Ella estaba más cerca de lo que pensaba, pero Joseph mantuvo esa información
para sí mismo—. Correcto. Un hombre de verdad no llora como un niño. No
importaba. Yo la tenía a ella. Esas horas que pasaba solo con mi mamá mientras
ella horneaba me hacían libre. Podía contarle todo, mis miedos, mis angustias, mis
sueños y nunca pensó menos de mí. Nunca me hizo sentir avergonzado por no ser
duro como el acero todo el tiempo. Yo… extraño eso.

—Sé a lo que te refieres. Yo solía hornear con mi mamá también. Ella hacía el
mejor pastel de chocolate. Después de que falleció, yo solía sentarme en la
cocina por horas con mis ojos cerrados, imaginando que todavía podía oler ese
dulce y fresco aroma de algo recién horneado. Era como si ella aún estuviera
conmigo.

Una banda invisible presionó el pecho de Joseph. Los recuerdos de la noche en que
Demi había perdido a su mamá pasaron por su mente. Él los apartó.
—Es estúpido, —Ella dijo—. Pero es una gran parte de por lo que me gusta
hornear. Me hace sentir como si ella estuviera alrededor. Raro, ¿Eh?
Él extendió la mano y limpio la leche, todavía una húmeda línea estaba por
encima de su labio, él la retiró con el pulgar.
Querido Dios, sus labios eran tan suaves como parecían. Su mano se deslizó por la
mejilla de ella—. No. Es increíblemente adorable. Estoy seguro de que ella estaría
orgullosa de ti.
Los ojos de Demi se ensombrecieron con su toque. Ella se lamió el labio, trazando
en donde el pulgar de Joseph había estado.
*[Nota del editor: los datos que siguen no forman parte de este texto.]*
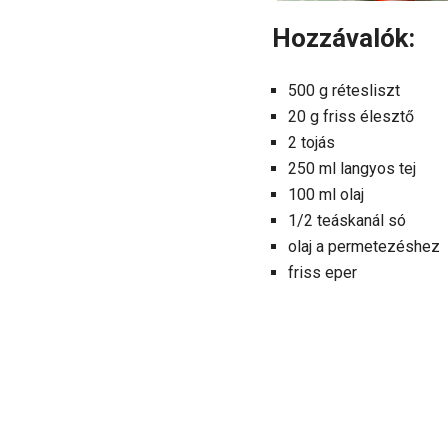
Hozzávalók:
500 g rétesliszt
20 g friss élesztő
2 tojás
250 ml langyos tej
100 ml olaj
1/2 teáskanál só
olaj a permetezéshez
friss eper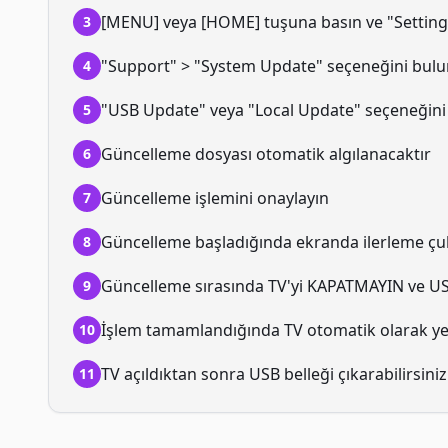
[MENU] veya [HOME] tuşuna basın ve "Settin
3
"Support" > "System Update" seçeneğini bulu
4
"USB Update" veya "Local Update" seçeneğini
5
Güncelleme dosyası otomatik algılanacaktır
6
Güncelleme işlemini onaylayın
7
Güncelleme başladığında ekranda ilerleme ç
8
Güncelleme sırasında TV'yi KAPATMAYIN ve U
9
İşlem tamamlandığında TV otomatik olarak ye
10
TV açıldıktan sonra USB belleği çıkarabilirsiniz
11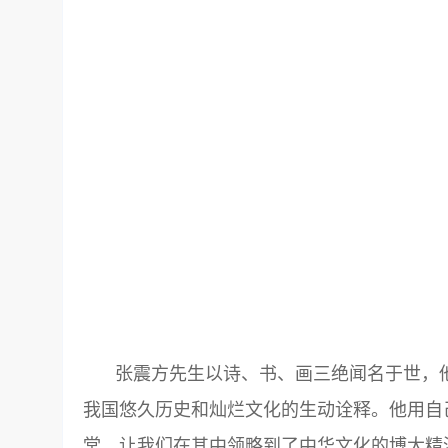
张震方先生以诗、书、画三绝闻名于世，
我国悠久历史和灿烂文化的生动诠释。他用自
堂，让我们在其中领略到了中华文化的博大精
—Tal vez podríamos tener un tiempo juntos y tú podrías, eh, tomar las medidas por
mí.
Ella se rió y el sonido complació su piel e hizo saltar su corazón.
—Me gustaría hacerlo.
—Sí. Seria agradable compartir con alguien que, tú sabes, entiende del tema. —
Su sonrisa temblaba, sus ojos de repente brillaron con lágrimas sin derramarse.
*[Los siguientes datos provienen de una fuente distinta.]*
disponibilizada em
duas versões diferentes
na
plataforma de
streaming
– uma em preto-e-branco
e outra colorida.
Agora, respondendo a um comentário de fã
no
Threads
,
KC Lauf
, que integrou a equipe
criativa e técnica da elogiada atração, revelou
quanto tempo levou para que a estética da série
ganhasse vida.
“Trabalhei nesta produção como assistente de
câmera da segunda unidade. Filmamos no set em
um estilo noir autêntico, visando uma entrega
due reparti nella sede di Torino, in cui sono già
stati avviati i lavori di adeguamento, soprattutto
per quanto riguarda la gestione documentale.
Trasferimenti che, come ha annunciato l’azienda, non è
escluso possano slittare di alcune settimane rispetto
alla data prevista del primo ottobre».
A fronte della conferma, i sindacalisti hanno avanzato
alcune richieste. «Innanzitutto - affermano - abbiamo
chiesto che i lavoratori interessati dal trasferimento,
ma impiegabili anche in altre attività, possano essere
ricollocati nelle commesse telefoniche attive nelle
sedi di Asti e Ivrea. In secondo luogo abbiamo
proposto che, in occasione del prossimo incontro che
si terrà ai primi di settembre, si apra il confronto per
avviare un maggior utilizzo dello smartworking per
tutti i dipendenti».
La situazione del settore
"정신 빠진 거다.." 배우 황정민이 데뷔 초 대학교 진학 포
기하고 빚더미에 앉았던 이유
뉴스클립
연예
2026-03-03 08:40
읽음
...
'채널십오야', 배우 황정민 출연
El corazón de Joseph se encogió, sus músculos se apretaron queriendo recogerla en
sus brazos. Sin pensarlo, su mano se había deslizado hacia el cuello de Demi, la trajo hacia él. Su mirada se desvió de esos suaves labios hasta sus ojos justo en el momento en que se cerraban y él tomo su boca con la suya. Caperucita Roja. Jesús, no sólo era el lobo en él quería devorarla.